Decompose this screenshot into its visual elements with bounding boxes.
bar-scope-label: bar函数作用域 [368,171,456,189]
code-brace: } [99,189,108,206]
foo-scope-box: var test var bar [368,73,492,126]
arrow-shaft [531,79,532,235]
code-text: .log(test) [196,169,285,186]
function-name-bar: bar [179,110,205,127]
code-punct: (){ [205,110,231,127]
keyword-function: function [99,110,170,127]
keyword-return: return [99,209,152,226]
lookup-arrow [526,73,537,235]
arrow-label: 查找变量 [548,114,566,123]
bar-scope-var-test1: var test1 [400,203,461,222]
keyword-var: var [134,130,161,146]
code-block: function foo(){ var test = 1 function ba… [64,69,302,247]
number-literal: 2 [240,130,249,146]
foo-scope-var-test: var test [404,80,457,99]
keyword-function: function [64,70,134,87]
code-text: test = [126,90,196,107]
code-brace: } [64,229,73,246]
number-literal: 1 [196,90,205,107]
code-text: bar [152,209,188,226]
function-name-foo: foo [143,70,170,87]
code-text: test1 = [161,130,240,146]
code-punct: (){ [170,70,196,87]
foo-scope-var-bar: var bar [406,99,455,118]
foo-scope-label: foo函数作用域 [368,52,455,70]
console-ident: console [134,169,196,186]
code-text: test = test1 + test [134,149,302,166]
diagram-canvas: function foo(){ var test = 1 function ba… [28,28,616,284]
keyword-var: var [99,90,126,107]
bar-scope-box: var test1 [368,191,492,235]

═══

Task requirements: Copy out each record exactly as given, omitting none.

Task output:
Decompose this screenshot into its visual elements with bounding boxes.
bar-scope-label: bar函数作用域 [368,171,456,189]
code-brace: } [99,189,108,206]
foo-scope-box: var test var bar [368,73,492,126]
arrow-shaft [531,79,532,235]
code-text: .log(test) [196,169,285,186]
function-name-bar: bar [179,110,205,127]
code-punct: (){ [205,110,231,127]
keyword-function: function [99,110,170,127]
keyword-return: return [99,209,152,226]
lookup-arrow [526,73,537,235]
arrow-label: 查找变量 [548,114,566,123]
bar-scope-var-test1: var test1 [400,203,461,222]
keyword-var: var [134,130,161,146]
code-block: function foo(){ var test = 1 function ba… [64,69,302,247]
number-literal: 2 [240,130,249,146]
foo-scope-var-test: var test [404,80,457,99]
keyword-function: function [64,70,134,87]
code-text: test = [126,90,196,107]
code-brace: } [64,229,73,246]
number-literal: 1 [196,90,205,107]
code-text: bar [152,209,188,226]
function-name-foo: foo [143,70,170,87]
code-text: test1 = [161,130,240,146]
code-punct: (){ [170,70,196,87]
foo-scope-var-bar: var bar [406,99,455,118]
foo-scope-label: foo函数作用域 [368,52,455,70]
console-ident: console [134,169,196,186]
code-text: test = test1 + test [134,149,302,166]
diagram-canvas: function foo(){ var test = 1 function ba… [28,28,616,284]
keyword-var: var [99,90,126,107]
bar-scope-box: var test1 [368,191,492,235]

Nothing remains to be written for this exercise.